Nestled in the majestic Andes mountains, Cusco is a living testament to the fascinating Inca civilization. Perhaps the most famous reminder of which is the iconic Machu Picchu, but beyond this well-known attraction, the region holds countless other treasures ready to share stories of ancient engineering, breathtaking landscapes, and Peru’s rich cultural heritage.

The Q’eswachaka Bridge

Declared an Intangible Cultural Heritage of Humanity by UNESCO, one of these treasures is the Q’eswachaka Bridge, an architectural gem that spans the Apurímac River at 3,700 meters above sea level. With a length of 28 meters and a width of 1.20 meters, this hanging bridge, part of the Qhapaq Ñan or Great Inca Road, was built by the Incas and still stands today thanks to the communities of Chocayhua, Chaupibanda, Huinchiri, and Collana.

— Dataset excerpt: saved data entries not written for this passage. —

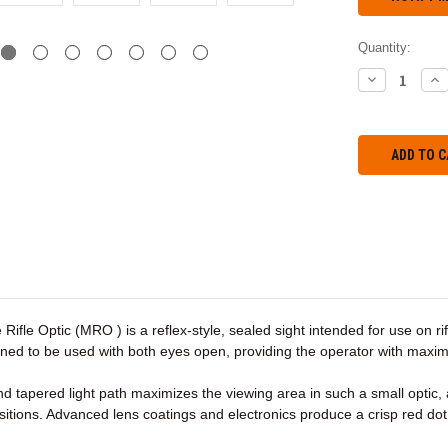
Quantity:
DECREASE
IN
QUANTITY:
QU
 Rifle Optic (MRO ) is a reflex-style, sealed sight intended for use on ri
signed to be used with both eyes open, providing the operator with max
d tapered light path maximizes the viewing area in such a small optic, 
itions. Advanced lens coatings and electronics produce a crisp red dot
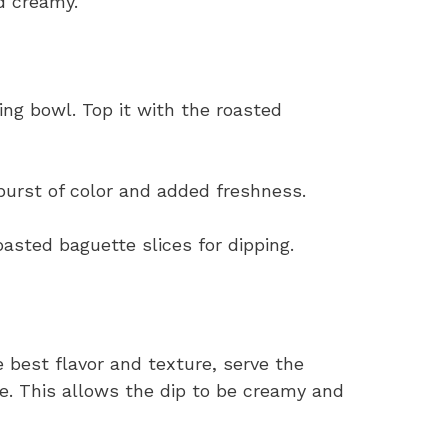
d creamy.
ing bowl. Top it with the roasted
burst of color and added freshness.
oasted baguette slices for dipping.
e best flavor and texture, serve the
. This allows the dip to be creamy and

Every year, during the second week of June, the Q’eswachaka Bridge comes to life in a unique festival. The women of the communities braid ichu to reconstruct the bridge, while the men replace the broken ropes. This tradition has allowed this Inca marvel to endure to this day.

Located in the Quehue district, in the province of Canas, 180 km south of Cusco, access to the Q’eswachaka Bridge is reachable through a picturesque 3.5-hour drive.

Andahuaylillas: The “Peruvian Sistine Chapel” in the Andes

In the heart of the Quispicanchi province lies Andahuaylillas, home to the revered San Pedro Apostol Church, sometimes known as the “Peruvian Sistine Chapel.” Although its facade may seem modest, this architectural gem’s interior shocks visitors with its splendor.

The church is a living testament to history, decorated by Italian artist Angelino Medoro’s disciple Luis de Riaño in partnership with indigenous collaborators. Riaño even left a signature, dated 1626. Its Renaissance facade and Baroque interior immerse visitors in a timeless experience filled with naturalistic motifs and canvases depicting religious stories such as the Crucifixion and the Baptism of Christ.

This church is part of the renowned Baroque-Andean route, along with the temples of the Society of Jesus, San Juan Bautista de Huaro, and the Chapel of the Virgin Purified of Canincunca. To explore San Pedro Apostol Church, take a 45-minute bus ride from the Plaza de Armas in Cusco.


A journey back in time takes us to Pikillaqta, a city built at an altitude of about 11,000 feet by the Wari Culture in the late 6th century. With over 700 structures, including enclosures, food storehouses, and temples, this city was home to nearly 10,000 people at its peak. In addition to housing its citizen, Pikillaqta also served as a worship, administrative, and military center, with its strategic location allowing it to control the entire Quispicanchi Valley.

Located near the town of Huacarpay just 18 miles south of Cusco, Pikillaqta allows visitors to immerse themselves in pre-Inca history and contemplate the architectural grandeur of the Wari Culture.

These destinations, along with the majesty of Machu Picchu, offer travelers a deeper look into Cusco’s rich cultural and natural heritage. Every step taken discovering these treasures in this ancestral land means uncovering the very essence of Peruvian history.